Le dix-huit mai est devenu pour moi un jour d'exception.

Moi, persuadée pendant des années que je ne trouverai jamais LA personne qui m'étais destinée , je dois bien me rendre à l'évidence : la vie ne tient jamais compte de nos idées, et si nous ne recevons que très rarement ce que nous voulons, c'est parce qu'elle a le plus souvent l'intelligence de mettre sur notre route ce dont nous avons besoin.

Nous ne sommes souvent que des sales gosses, capricieux et impatients, qui réclamons le bonheur alors qu'il est déjà bien souvent juste sous notre nez.

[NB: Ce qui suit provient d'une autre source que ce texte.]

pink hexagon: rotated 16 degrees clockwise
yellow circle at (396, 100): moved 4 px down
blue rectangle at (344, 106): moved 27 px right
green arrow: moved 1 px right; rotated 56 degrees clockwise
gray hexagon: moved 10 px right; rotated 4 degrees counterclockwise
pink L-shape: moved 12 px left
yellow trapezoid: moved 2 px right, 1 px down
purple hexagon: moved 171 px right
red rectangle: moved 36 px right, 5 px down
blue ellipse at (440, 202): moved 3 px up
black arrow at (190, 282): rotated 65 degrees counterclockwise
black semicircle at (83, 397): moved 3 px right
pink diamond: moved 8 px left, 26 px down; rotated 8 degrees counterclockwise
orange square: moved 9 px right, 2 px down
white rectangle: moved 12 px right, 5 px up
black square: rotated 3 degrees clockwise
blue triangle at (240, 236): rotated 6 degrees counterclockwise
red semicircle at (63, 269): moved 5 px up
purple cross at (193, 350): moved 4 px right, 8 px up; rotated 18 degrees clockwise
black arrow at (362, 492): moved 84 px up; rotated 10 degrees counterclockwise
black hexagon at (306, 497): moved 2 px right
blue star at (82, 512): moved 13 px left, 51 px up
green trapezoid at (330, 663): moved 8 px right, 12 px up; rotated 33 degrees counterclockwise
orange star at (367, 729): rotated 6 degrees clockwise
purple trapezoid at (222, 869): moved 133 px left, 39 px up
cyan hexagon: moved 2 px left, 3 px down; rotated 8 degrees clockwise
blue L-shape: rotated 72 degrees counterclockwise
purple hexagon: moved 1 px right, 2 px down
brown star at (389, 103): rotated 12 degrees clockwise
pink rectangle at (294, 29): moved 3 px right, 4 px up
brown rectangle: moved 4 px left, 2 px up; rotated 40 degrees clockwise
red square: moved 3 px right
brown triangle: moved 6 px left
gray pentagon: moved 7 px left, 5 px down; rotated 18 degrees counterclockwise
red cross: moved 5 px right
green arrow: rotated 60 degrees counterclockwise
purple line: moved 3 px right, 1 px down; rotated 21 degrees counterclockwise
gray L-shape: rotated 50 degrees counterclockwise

Comme tout le monde, je le voulais, mon bonheur, mais est-ce que je faisais vraiment les bons choix pour le trouver?

Quand je regarde mon passé, je me rends compte que non. Un non honnête et pesé, définitif aussi.

J'ai perdu du temps pour des personnes qui n'en valaient pas la peine, parce que j'attendais d'eux des sentiments qu'ils n' étaient pas capable de m'offrir, mais j'ai aussi fait perdre du temps à d'autres qui ont attendu des choses que je n'étais pas en mesure de donner.

Le bonheur, c'est principalement une question de timing : c'est un fruit auquel il faut laisser le temps de mûrir.

Quand j'étais plus jeune, je pensais que le bonheur  était simple, qu'il suffisait d'être deux et que le miracle s'accomplissait, sans aucun effort, aucun investissement.

J'ai appris depuis - heureusement - que le bonheur, ça se sème, ça se cultive, ça se bichonne, et parfois, il faut se battre bec et ongle pour empêcher les parasites de l'attaquer...

Il porte des noms différents aussi, et par dessus tout, il se multiplie, commencez par semer un petit bonheur tout simple, et si vous en prenez soin chaque jour, avec amour et patience, vous vous retrouverez bientôt avec un magnifique jardin.

Hier, mon bonheur à moi a fété son anniversaire, j'ai donc pris une petite journée sabbatique pour célébrer cette journée spéciale.

Une journée entière à chérir l'homme qui partage ma vie...

vendredi 3 mai 2013

L'amour vache!


C'est l'histoire d'un vieux bouc et d'une vieille truie...

Oui, je sais ce n'est pas vraiment romantique, mais ça me fait pourtant chaud au cœur.

Les couples en général s'affublent de noms sucrés, de doux "chéri", de "mon petit canard", "nounours", que sais-je?...

Les couples en général, oui, mais pas le nôtre.

Oh, bien sûr, nous utilisons souvent des petits mots comme "mon cœur" ou "mon amour", mais le top du top, le nec plus ultra des mots d'amour à la maison, c'est quand on se regarde tendrement et quand je lui chuchote à l'oreille qu'il est "mon vieux bouc" et qu'il me répond, les yeux débordant d'amour que je suis "sa vieille truie"...

Ces mots là, je mets au défi quiconque de les prononcer avec autant de sentiments...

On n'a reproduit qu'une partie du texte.